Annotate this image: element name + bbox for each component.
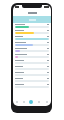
button[interactable] <box>14 47 50 53</box>
button[interactable] <box>14 41 50 47</box>
button[interactable] <box>14 71 50 77</box>
button[interactable] <box>14 53 50 59</box>
button[interactable] <box>14 35 50 41</box>
button[interactable] <box>13 16 51 23</box>
button[interactable]: Tab 1 <box>20 98 27 106</box>
button[interactable] <box>14 65 50 71</box>
button[interactable]: Tab 2 <box>27 98 35 106</box>
button[interactable] <box>14 77 50 83</box>
button[interactable]: Tab 4 <box>43 98 51 106</box>
button[interactable] <box>13 9 51 16</box>
button[interactable]: Tab 3 <box>35 98 43 106</box>
button[interactable] <box>14 83 50 89</box>
button[interactable] <box>14 59 50 65</box>
button[interactable] <box>14 23 50 29</box>
button[interactable]: Tab 0 <box>13 98 20 106</box>
button[interactable] <box>14 29 50 35</box>
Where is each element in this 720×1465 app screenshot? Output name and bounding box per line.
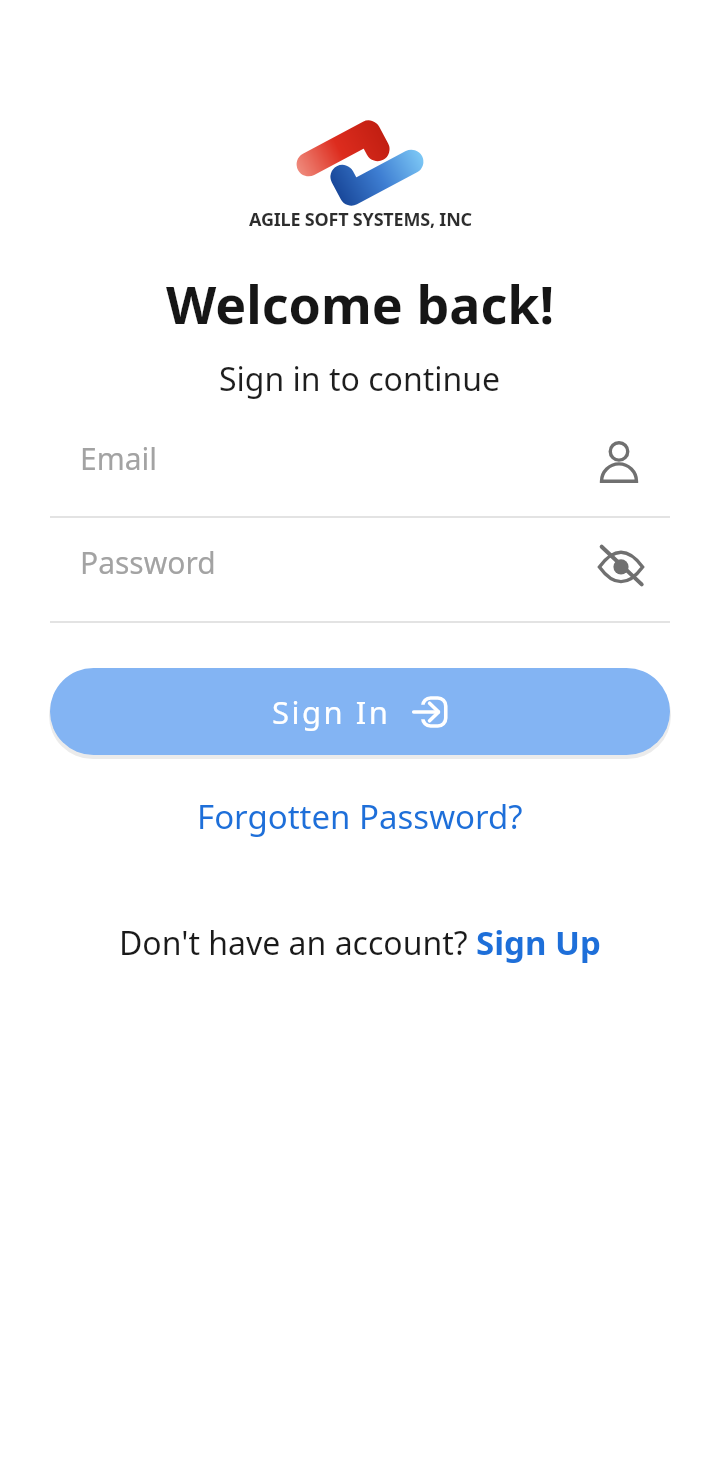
staticText: Sign in to continue	[219, 357, 501, 401]
staticText: Don't have an account?	[119, 921, 476, 965]
button[interactable]: Password	[50, 538, 670, 586]
staticText: AGILE SOFT SYSTEMS, INC	[249, 207, 472, 232]
staticText: Password	[80, 542, 216, 583]
button[interactable]: Email	[50, 434, 670, 482]
staticText: Welcome back!	[166, 268, 555, 339]
button[interactable]: Sign In	[50, 668, 670, 755]
staticText: Forgotten Password?	[197, 794, 523, 839]
staticText: Sign Up	[476, 920, 601, 965]
staticText: Email	[80, 438, 158, 479]
button[interactable]: Sign Up	[476, 920, 601, 965]
staticText: Sign In	[272, 691, 391, 733]
button[interactable]: Forgotten Password?	[197, 794, 523, 839]
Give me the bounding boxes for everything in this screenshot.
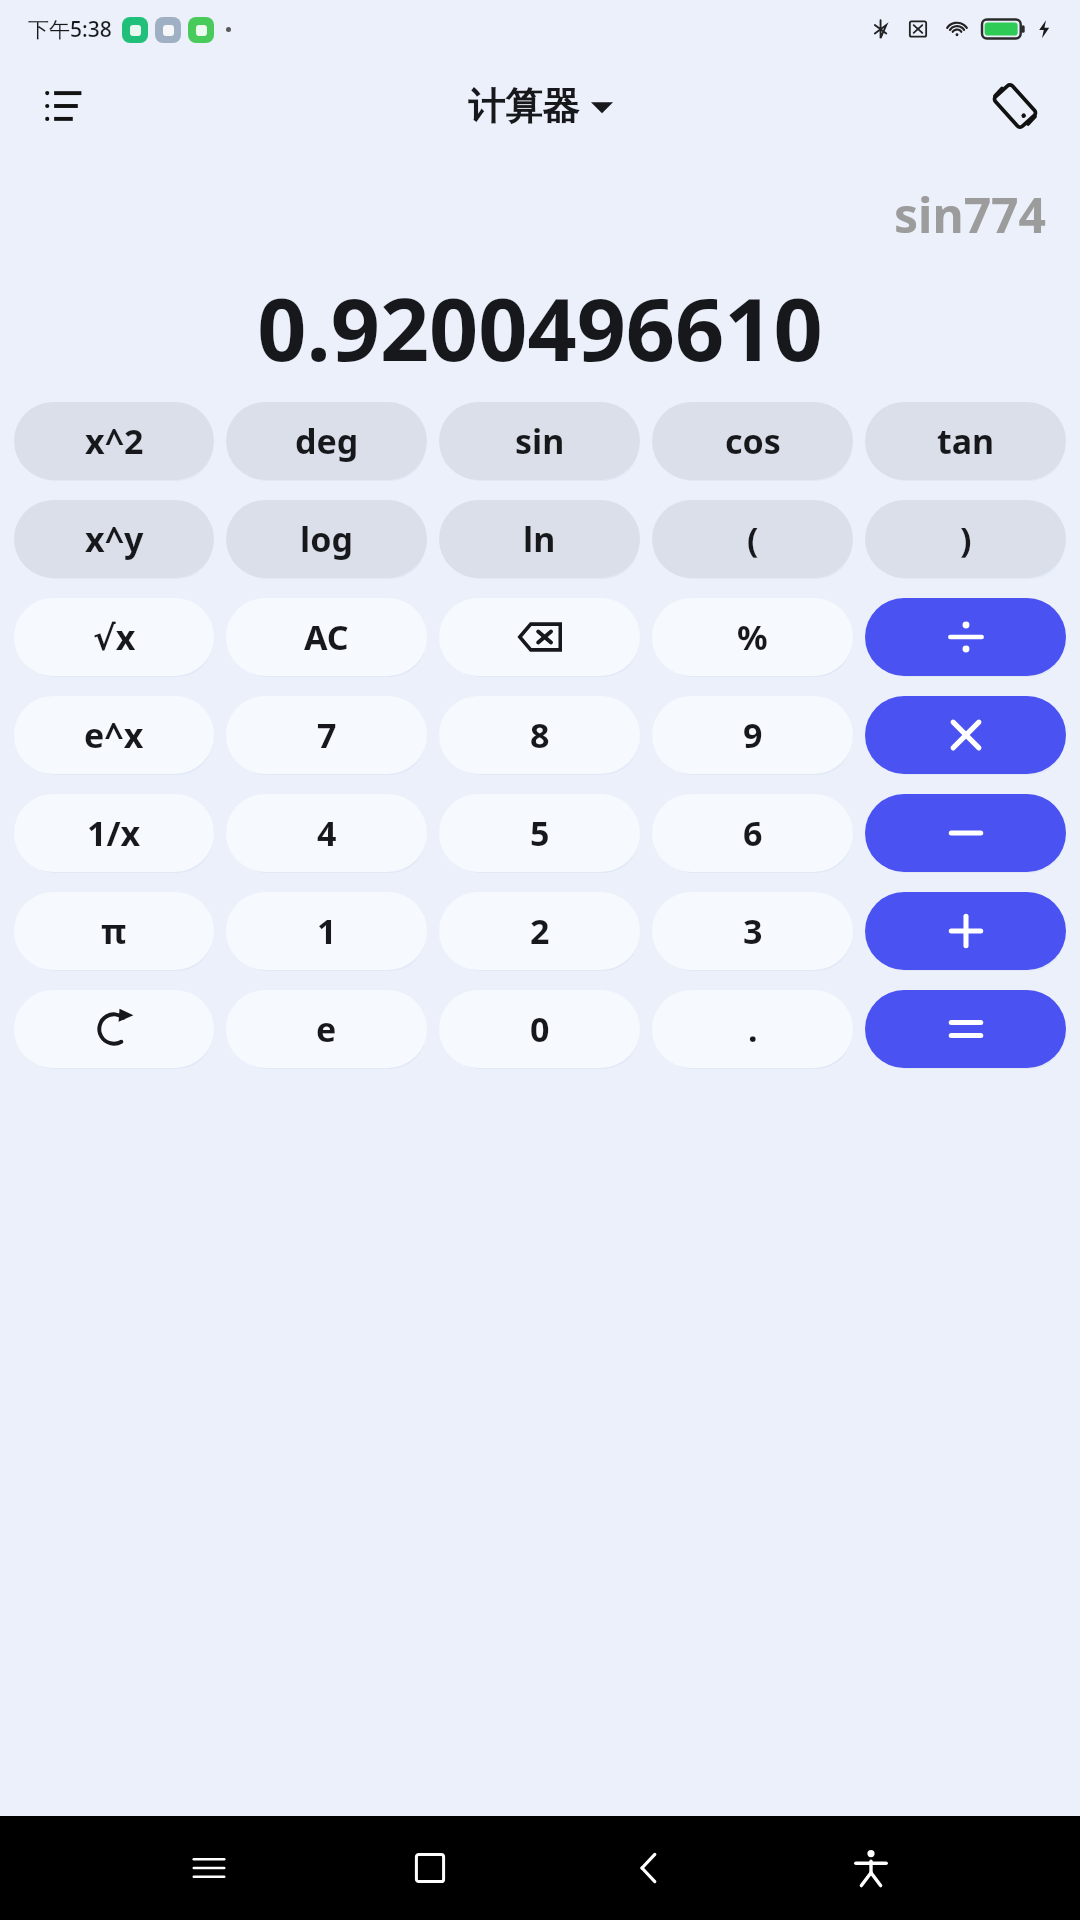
staticText: 4 — [317, 810, 337, 856]
staticText: sin — [515, 418, 565, 464]
button[interactable]: e^x — [14, 696, 214, 774]
button[interactable]: Multiply — [865, 696, 1066, 774]
staticText: sin774 — [34, 182, 1046, 247]
button[interactable]: Rotate screen — [984, 75, 1046, 137]
staticText: 1 — [317, 908, 337, 954]
button[interactable]: 3 — [652, 892, 853, 970]
staticText: AC — [304, 614, 349, 660]
button[interactable]: 计算器 — [468, 83, 613, 130]
button[interactable]: % — [652, 598, 853, 676]
staticText: x^2 — [85, 418, 144, 464]
staticText: 5 — [530, 810, 550, 856]
button[interactable]: 2 — [439, 892, 640, 970]
staticText: x^y — [85, 516, 144, 562]
button[interactable]: Add — [865, 892, 1066, 970]
button[interactable]: Equals — [865, 990, 1066, 1068]
button[interactable]: Home — [392, 1830, 468, 1906]
button[interactable]: ( — [652, 500, 853, 578]
button[interactable]: . — [652, 990, 853, 1068]
button[interactable]: Backspace — [439, 598, 640, 676]
staticText: 8 — [530, 712, 550, 758]
button[interactable]: ) — [865, 500, 1066, 578]
staticText: ) — [960, 516, 972, 562]
staticText: 0 — [530, 1006, 550, 1052]
button[interactable]: tan — [865, 402, 1066, 480]
button[interactable]: sin — [439, 402, 640, 480]
button[interactable]: ln — [439, 500, 640, 578]
staticText: % — [737, 614, 768, 660]
staticText: . — [748, 1006, 758, 1052]
staticText: tan — [937, 418, 995, 464]
staticText: 0.9200496610 — [34, 269, 1046, 386]
staticText: cos — [725, 418, 781, 464]
button[interactable]: History — [36, 75, 98, 137]
staticText: 1/x — [87, 810, 141, 856]
staticText: 3 — [743, 908, 763, 954]
button[interactable]: 7 — [226, 696, 427, 774]
button[interactable]: Divide — [865, 598, 1066, 676]
staticText: 计算器 — [468, 83, 579, 130]
button[interactable]: 6 — [652, 794, 853, 872]
button[interactable]: deg — [226, 402, 427, 480]
button[interactable]: 8 — [439, 696, 640, 774]
button[interactable]: cos — [652, 402, 853, 480]
staticText: 9 — [743, 712, 763, 758]
button[interactable]: √x — [14, 598, 214, 676]
staticText: √x — [93, 614, 136, 660]
staticText: deg — [295, 418, 359, 464]
staticText: 下午5:38 — [28, 15, 112, 44]
staticText: log — [300, 516, 353, 562]
button[interactable]: π — [14, 892, 214, 970]
button[interactable]: 4 — [226, 794, 427, 872]
staticText: π — [101, 908, 127, 954]
button[interactable]: AC — [226, 598, 427, 676]
button[interactable]: 1/x — [14, 794, 214, 872]
button[interactable]: Subtract — [865, 794, 1066, 872]
staticText: 7 — [317, 712, 337, 758]
staticText: e — [316, 1006, 337, 1052]
button[interactable]: 0 — [439, 990, 640, 1068]
button[interactable]: x^y — [14, 500, 214, 578]
button[interactable]: 5 — [439, 794, 640, 872]
button[interactable]: Reset — [14, 990, 214, 1068]
staticText: ( — [747, 516, 759, 562]
staticText: ln — [523, 516, 556, 562]
button[interactable]: Back — [612, 1830, 688, 1906]
staticText: e^x — [84, 712, 144, 758]
staticText: 2 — [530, 908, 550, 954]
button[interactable]: Recents — [171, 1830, 247, 1906]
button[interactable]: Accessibility — [833, 1830, 909, 1906]
button[interactable]: log — [226, 500, 427, 578]
button[interactable]: x^2 — [14, 402, 214, 480]
button[interactable]: 1 — [226, 892, 427, 970]
button[interactable]: e — [226, 990, 427, 1068]
button[interactable]: 9 — [652, 696, 853, 774]
staticText: 6 — [743, 810, 763, 856]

WHAT NEEDS TO BE DONE: Every line in the listing above that mentions "this" should be returned.

TASK RESPONSE:
Annotate this image: element name + bbox for each component.
Where is each element in this 720×1465 app screenshot? Output name and bounding box per line.
Give me the bounding boxes for everything in this screenshot.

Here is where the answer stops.